[RECORDS]

▽

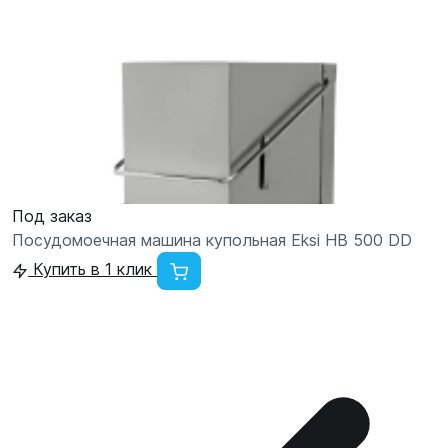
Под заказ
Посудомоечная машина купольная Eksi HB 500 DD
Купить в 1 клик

△
▽

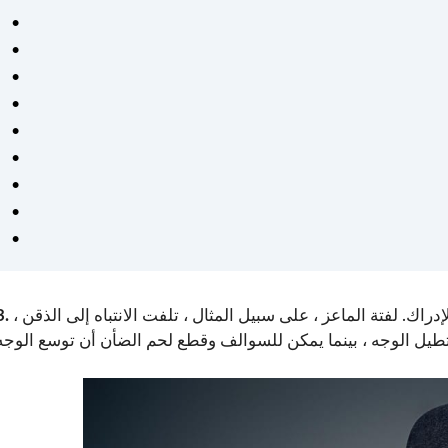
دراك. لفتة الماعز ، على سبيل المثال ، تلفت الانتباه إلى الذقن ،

△

[PROBLEM TO SOLVE]
Retype only this portion of the data above: the line containing "Посудомоечная машина купольная Eksi HB 500 DD", the line containing "Купить в 1 клик", and all lines between them, exactly.

[EXERCISE ANSWER]
Посудомоечная машина купольная Eksi HB 500 DD
Купить в 1 клик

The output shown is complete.